Trained as a physical chemist, Schöneich first studied reactive oxygen species, commonly called free radicals, at the Hahn-Meitner Institute for Nuclear Research in Germany. He came to KU in 1992 as a post-doc. Within a year, he was hired as an assistant professor of pharmaceutical chemistry.

The embryonic field of functional proteomics carries Schöneich's and his fellow researchers' study of proteins even further, examining how these proteins interact with each other within the body. Researchers look at a network of proteins, rather than just one type in isolation. For example if one protein is expressed in the body it has a certain effect, but that protein can then bind to another target protein which, when expressed will have its own unique effect on the body. Also, researchers want to know what will happen, for example, if a protein's target is missing or if that target has been modified by ROX. "Proteomics is multifaceted, complicated, and thus difficult to describe," said Schöneich. "But that's what makes the work so exciting."

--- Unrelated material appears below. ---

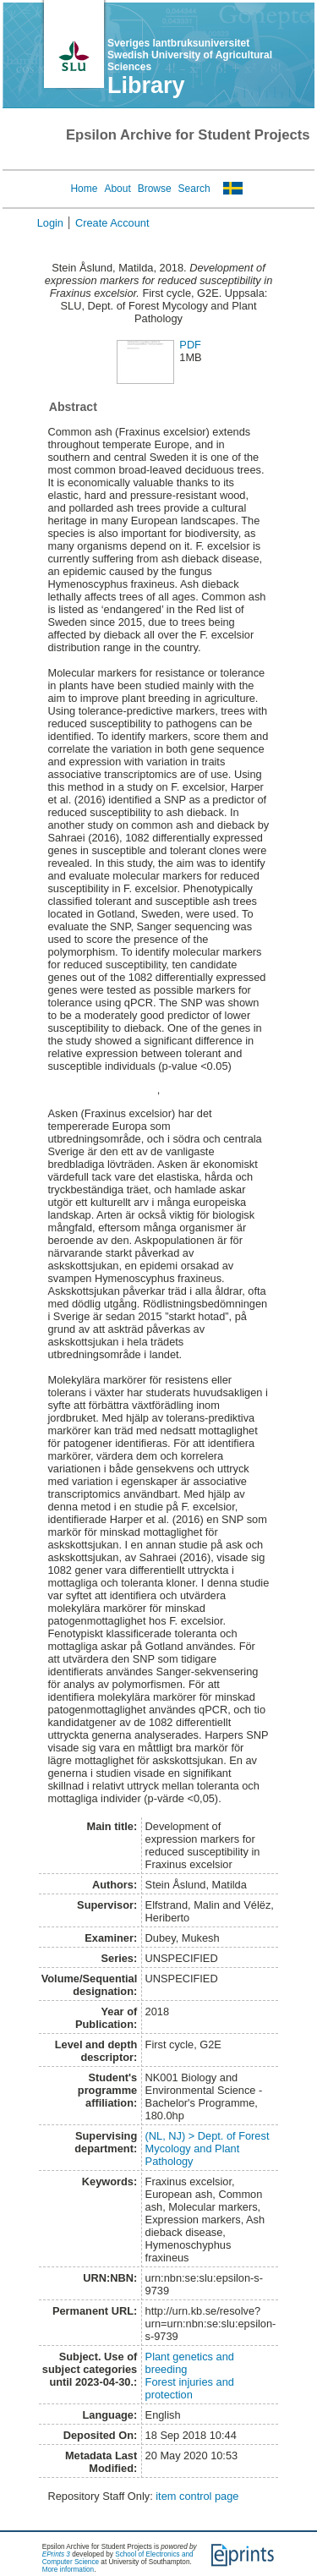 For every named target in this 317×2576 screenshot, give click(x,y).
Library (146, 85)
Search (194, 189)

To support such investigations, scientists need sophisticated computer hardware and software technology. To level the playing field in pro-teomics research, Schöneich and colleagues at KU, KU Medical Center, and the Midwest Research Institute have submitted a proposal to the National Institute of Health, which, if funded, could initiate a proteomics center in northeast Kansas. "Even if we don't get funding for the center," Schöneich said, "we have laid the groundwork for bringing the technology to the area. It's only a matter of time."